_MATERIAL SHOWN_

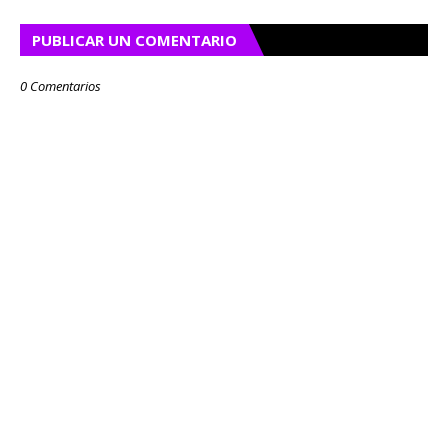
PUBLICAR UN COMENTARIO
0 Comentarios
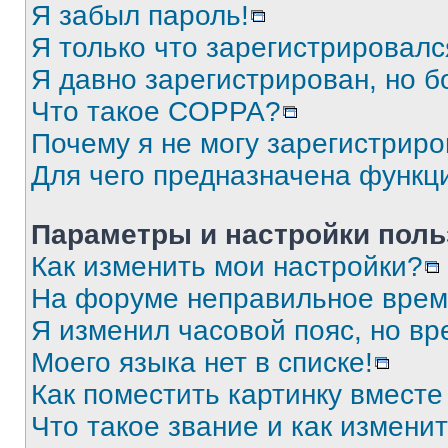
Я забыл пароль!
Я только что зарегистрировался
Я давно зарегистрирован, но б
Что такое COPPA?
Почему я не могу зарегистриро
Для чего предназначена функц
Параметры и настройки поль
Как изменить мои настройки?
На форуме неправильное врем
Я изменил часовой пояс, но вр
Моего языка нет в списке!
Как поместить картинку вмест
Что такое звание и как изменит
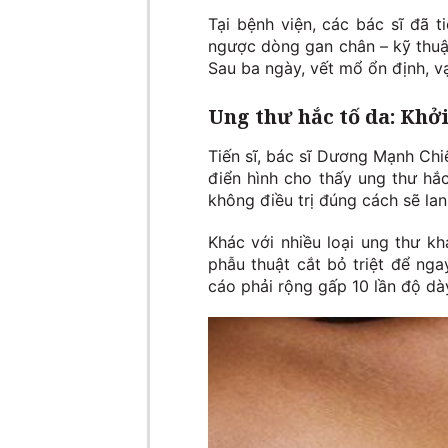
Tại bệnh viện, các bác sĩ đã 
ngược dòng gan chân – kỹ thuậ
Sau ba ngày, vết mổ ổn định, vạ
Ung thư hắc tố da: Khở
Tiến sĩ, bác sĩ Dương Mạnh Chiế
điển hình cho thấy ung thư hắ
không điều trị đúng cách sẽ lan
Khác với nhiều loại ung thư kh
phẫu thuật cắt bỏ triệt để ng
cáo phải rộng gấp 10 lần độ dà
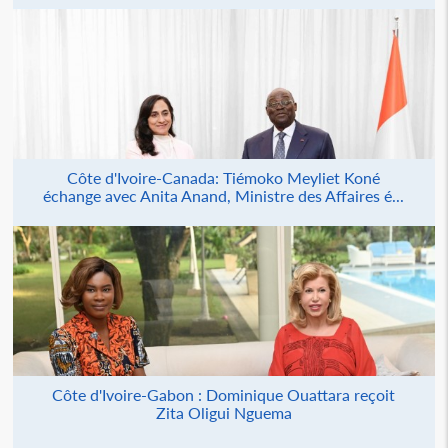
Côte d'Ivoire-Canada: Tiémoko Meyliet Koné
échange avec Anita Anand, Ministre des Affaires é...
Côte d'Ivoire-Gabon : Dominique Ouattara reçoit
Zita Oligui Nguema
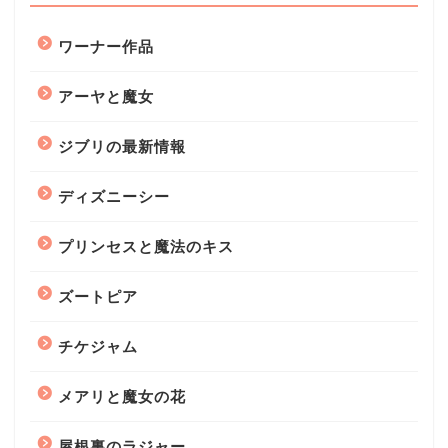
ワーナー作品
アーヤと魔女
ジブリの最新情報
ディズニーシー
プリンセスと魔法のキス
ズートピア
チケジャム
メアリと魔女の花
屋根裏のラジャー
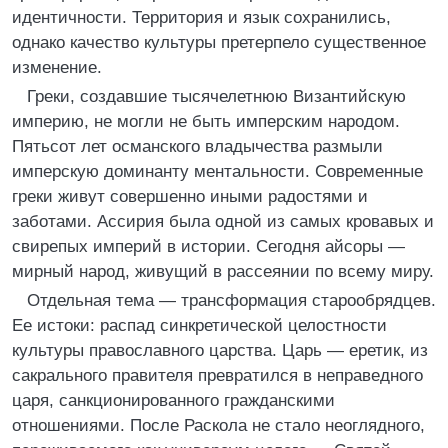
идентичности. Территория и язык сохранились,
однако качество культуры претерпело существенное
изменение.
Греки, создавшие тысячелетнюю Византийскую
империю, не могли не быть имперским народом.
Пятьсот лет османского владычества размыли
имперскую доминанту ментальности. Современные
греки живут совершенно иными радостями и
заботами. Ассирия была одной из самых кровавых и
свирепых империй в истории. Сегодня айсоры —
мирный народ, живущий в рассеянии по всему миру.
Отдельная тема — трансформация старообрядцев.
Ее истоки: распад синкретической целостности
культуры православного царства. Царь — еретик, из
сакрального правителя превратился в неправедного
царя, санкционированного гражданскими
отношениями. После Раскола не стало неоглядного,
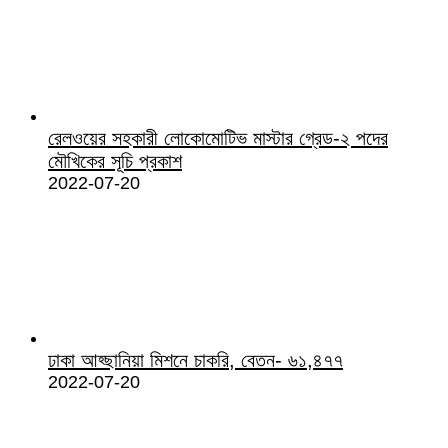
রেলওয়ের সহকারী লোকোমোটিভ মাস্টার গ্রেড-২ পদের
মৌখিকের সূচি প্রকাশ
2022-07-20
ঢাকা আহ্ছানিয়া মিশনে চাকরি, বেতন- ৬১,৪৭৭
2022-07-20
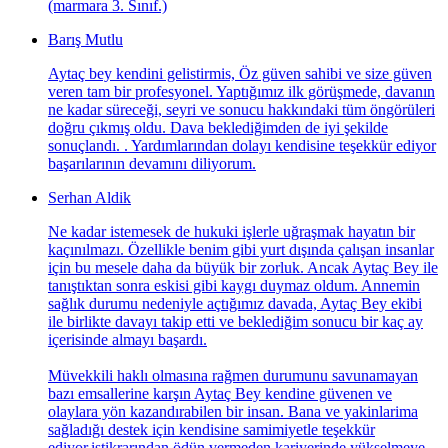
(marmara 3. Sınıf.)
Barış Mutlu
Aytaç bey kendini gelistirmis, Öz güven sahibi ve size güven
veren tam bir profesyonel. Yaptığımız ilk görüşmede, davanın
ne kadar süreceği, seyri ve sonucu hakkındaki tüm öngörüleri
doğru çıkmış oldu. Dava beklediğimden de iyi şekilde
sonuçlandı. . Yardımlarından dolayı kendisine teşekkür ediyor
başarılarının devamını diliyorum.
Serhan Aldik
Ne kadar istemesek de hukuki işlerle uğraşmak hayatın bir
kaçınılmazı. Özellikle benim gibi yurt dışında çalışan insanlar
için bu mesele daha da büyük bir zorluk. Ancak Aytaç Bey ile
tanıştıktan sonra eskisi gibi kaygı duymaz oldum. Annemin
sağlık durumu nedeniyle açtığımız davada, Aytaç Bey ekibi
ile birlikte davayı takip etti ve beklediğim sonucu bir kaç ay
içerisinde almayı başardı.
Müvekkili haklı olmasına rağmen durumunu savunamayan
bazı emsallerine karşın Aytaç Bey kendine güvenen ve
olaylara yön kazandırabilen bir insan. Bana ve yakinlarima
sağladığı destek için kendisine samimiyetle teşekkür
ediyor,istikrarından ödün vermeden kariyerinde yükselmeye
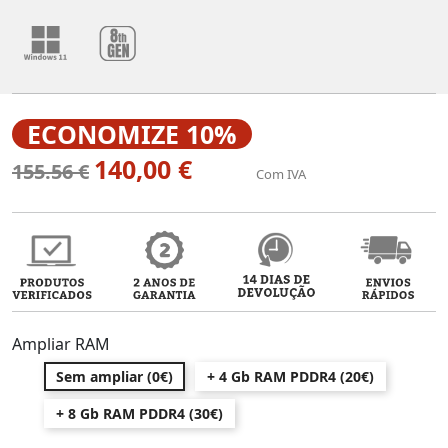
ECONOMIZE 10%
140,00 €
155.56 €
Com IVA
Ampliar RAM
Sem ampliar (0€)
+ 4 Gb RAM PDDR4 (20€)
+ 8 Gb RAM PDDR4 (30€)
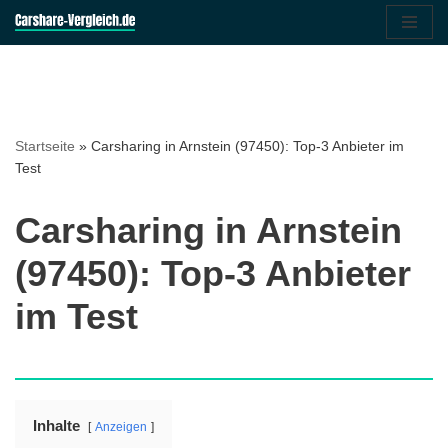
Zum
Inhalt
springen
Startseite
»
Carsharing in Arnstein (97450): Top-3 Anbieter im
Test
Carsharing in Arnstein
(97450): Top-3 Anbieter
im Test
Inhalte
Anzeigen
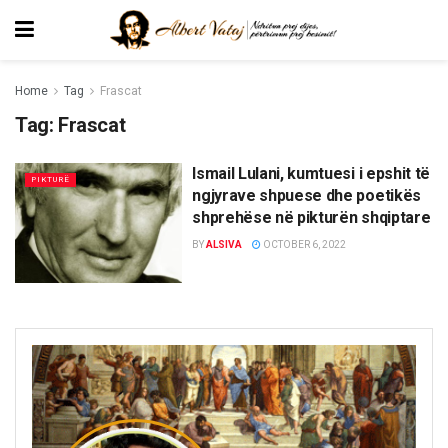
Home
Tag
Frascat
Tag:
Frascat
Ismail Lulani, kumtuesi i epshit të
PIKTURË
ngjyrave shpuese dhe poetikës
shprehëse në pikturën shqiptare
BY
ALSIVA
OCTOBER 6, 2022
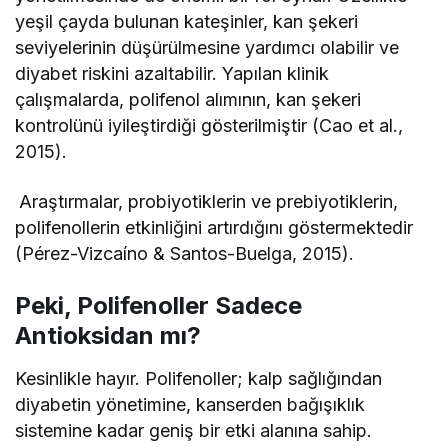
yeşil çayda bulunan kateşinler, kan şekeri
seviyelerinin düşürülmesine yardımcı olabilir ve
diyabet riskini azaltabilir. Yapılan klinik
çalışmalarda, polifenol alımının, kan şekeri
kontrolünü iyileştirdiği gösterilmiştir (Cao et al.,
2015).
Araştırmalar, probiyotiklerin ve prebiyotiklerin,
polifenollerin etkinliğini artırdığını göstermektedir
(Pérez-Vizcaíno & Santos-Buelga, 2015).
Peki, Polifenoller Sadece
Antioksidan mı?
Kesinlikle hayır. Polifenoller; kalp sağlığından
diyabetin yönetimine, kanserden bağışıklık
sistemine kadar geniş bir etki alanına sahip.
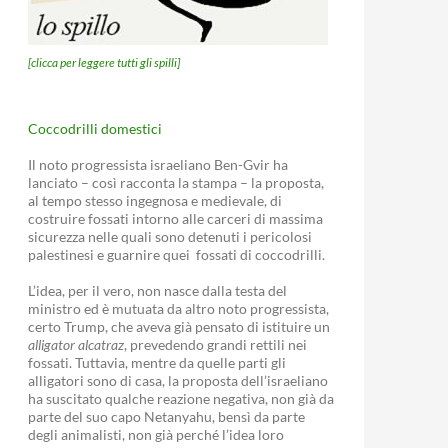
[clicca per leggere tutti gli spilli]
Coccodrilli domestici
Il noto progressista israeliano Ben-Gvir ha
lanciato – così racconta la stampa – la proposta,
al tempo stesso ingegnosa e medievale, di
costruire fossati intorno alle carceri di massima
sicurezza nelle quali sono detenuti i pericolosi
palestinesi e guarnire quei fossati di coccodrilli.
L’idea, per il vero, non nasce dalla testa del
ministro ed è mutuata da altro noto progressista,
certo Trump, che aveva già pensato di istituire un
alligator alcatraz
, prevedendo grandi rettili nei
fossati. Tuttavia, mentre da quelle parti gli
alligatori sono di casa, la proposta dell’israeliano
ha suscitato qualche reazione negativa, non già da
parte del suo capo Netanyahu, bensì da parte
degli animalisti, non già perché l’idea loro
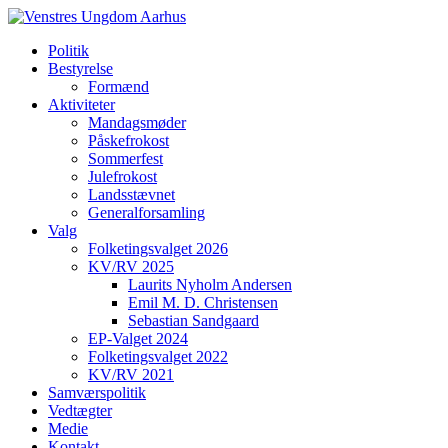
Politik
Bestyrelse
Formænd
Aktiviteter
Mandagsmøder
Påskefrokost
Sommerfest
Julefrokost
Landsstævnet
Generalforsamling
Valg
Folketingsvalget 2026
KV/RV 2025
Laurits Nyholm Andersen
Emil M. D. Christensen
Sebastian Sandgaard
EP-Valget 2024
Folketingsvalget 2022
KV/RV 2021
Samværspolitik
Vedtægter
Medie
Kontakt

_WHAT THE EXERCISE ASKS_
The records above should be retyped in full and exactly; omit the pictures.

_RESPONSE TO THE EXERCISE_
PUBLICAR UN COMENTARIO
0 Comentarios
Я забыл пароль!
Я только что зарегистрировался
Я давно зарегистрирован, но б
Что такое COPPA?
Почему я не могу зарегистриро
Для чего предназначена функц
Параметры и настройки поль
Как изменить мои настройки?
На форуме неправильное врем
Я изменил часовой пояс, но вр
Моего языка нет в списке!
Как поместить картинку вмест
Что такое звание и как изменит
Tại bệnh viện, các bác sĩ đã 
ngược dòng gan chân – kỹ thuậ
Sau ba ngày, vết mổ ổn định, vạ
Ung thư hắc tố da: Khở
Tiến sĩ, bác sĩ Dương Mạnh Chiế
điển hình cho thấy ung thư hắ
không điều trị đúng cách sẽ lan
Khác với nhiều loại ung thư kh
phẫu thuật cắt bỏ triệt để ng
cáo phải rộng gấp 10 lần độ dà
Côte d'Ivoire-Canada: Tiémoko Meyliet Koné
échange avec Anita Anand, Ministre des Affaires é...
Côte d'Ivoire-Gabon : Dominique Ouattara reçoit
Zita Oligui Nguema
ワーナー作品
アーヤと魔女
ジブリの最新情報
ディズニーシー
プリンセスと魔法のキス
ズートピア
チケジャム
メアリと魔女の花
屋根裏のラジャー
идентичности. Территория и язык сохранились,
однако качество культуры претерпело существенное
изменение.
Греки, создавшие тысячелетнюю Византийскую
империю, не могли не быть имперским народом.
Пятьсот лет османского владычества размыли
имперскую доминанту ментальности. Современные
греки живут совершенно иными радостями и
заботами. Ассирия была одной из самых кровавых и
свирепых империй в истории. Сегодня айсоры —
мирный народ, живущий в рассеянии по всему миру.
Отдельная тема — трансформация старообрядцев.
Ее истоки: распад синкретической целостности
культуры православного царства. Царь — еретик, из
сакрального правителя превратился в неправедного
царя, санкционированного гражданскими
отношениями. После Раскола не стало неоглядного,
রেলওয়ের সহকারী লোকোমোটিভ মাস্টার গ্রেড-২ পদের
মৌখিকের সূচি প্রকাশ
2022-07-20
ঢাকা আহ্ছানিয়া মিশনে চাকরি, বেতন- ৬১,৪৭৭
2022-07-20
(marmara 3. Sınıf.)
Barış Mutlu
Aytaç bey kendini gelistirmis, Öz güven sahibi ve size güven
veren tam bir profesyonel. Yaptığımız ilk görüşmede, davanın
ne kadar süreceği, seyri ve sonucu hakkındaki tüm öngörüleri
doğru çıkmış oldu. Dava beklediğimden de iyi şekilde
sonuçlandı. . Yardımlarından dolayı kendisine teşekkür ediyor
başarılarının devamını diliyorum.
Serhan Aldik
Ne kadar istemesek de hukuki işlerle uğraşmak hayatın bir
kaçınılmazı. Özellikle benim gibi yurt dışında çalışan insanlar
için bu mesele daha da büyük bir zorluk. Ancak Aytaç Bey ile
tanıştıktan sonra eskisi gibi kaygı duymaz oldum. Annemin
sağlık durumu nedeniyle açtığımız davada, Aytaç Bey ekibi
ile birlikte davayı takip etti ve beklediğim sonucu bir kaç ay
içerisinde almayı başardı.
Müvekkili haklı olmasına rağmen durumunu savunamayan
bazı emsallerine karşın Aytaç Bey kendine güvenen ve
olaylara yön kazandırabilen bir insan. Bana ve yakinlarima
sağladığı destek için kendisine samimiyetle teşekkür
ediyor,istikrarından ödün vermeden kariyerinde yükselmeye
ECONOMIZE 10%
140,00 €
155.56 €
Com IVA
Ampliar RAM
Sem ampliar (0€)
+ 4 Gb RAM PDDR4 (20€)
+ 8 Gb RAM PDDR4 (30€)
Zum
Inhalt
springen
Startseite
»
Carsharing in Arnstein (97450): Top-3 Anbieter im
Test
Carsharing in Arnstein
(97450): Top-3 Anbieter
im Test
Inhalte
Anzeigen
Home
Tag
Frascat
Tag:
Frascat
Ismail Lulani, kumtuesi i epshit të
PIKTURË
ngjyrave shpuese dhe poetikës
shprehëse në pikturën shqiptare
BY
ALSIVA
OCTOBER 6, 2022
yeşil çayda bulunan kateşinler, kan şekeri
seviyelerinin düşürülmesine yardımcı olabilir ve
diyabet riskini azaltabilir. Yapılan klinik
çalışmalarda, polifenol alımının, kan şekeri
kontrolünü iyileştirdiği gösterilmiştir (Cao et al.,
2015).
Araştırmalar, probiyotiklerin ve prebiyotiklerin,
polifenollerin etkinliğini artırdığını göstermektedir
(Pérez-Vizcaíno & Santos-Buelga, 2015).
Peki, Polifenoller Sadece
Antioksidan mı?
Kesinlikle hayır. Polifenoller; kalp sağlığından
diyabetin yönetimine, kanserden bağışıklık
sistemine kadar geniş bir etki alanına sahip.
[clicca per leggere tutti gli spilli]
Coccodrilli domestici
Il noto progressista israeliano Ben-Gvir ha
lanciato – così racconta la stampa – la proposta,
al tempo stesso ingegnosa e medievale, di
costruire fossati intorno alle carceri di massima
sicurezza nelle quali sono detenuti i pericolosi
palestinesi e guarnire quei fossati di coccodrilli.
L’idea, per il vero, non nasce dalla testa del
ministro ed è mutuata da altro noto progressista,
certo Trump, che aveva già pensato di istituire un
alligator alcatraz
, prevedendo grandi rettili nei
fossati. Tuttavia, mentre da quelle parti gli
alligatori sono di casa, la proposta dell’israeliano
ha suscitato qualche reazione negativa, non già da
parte del suo capo Netanyahu, bensì da parte
degli animalisti, non già perché l’idea loro
Politik
Bestyrelse
Formænd
Aktiviteter
Mandagsmøder
Påskefrokost
Sommerfest
Julefrokost
Landsstævnet
Generalforsamling
Valg
Folketingsvalget 2026
KV/RV 2025
Laurits Nyholm Andersen
Emil M. D. Christensen
Sebastian Sandgaard
EP-Valget 2024
Folketingsvalget 2022
KV/RV 2021
Samværspolitik
Vedtægter
Medie
Kontakt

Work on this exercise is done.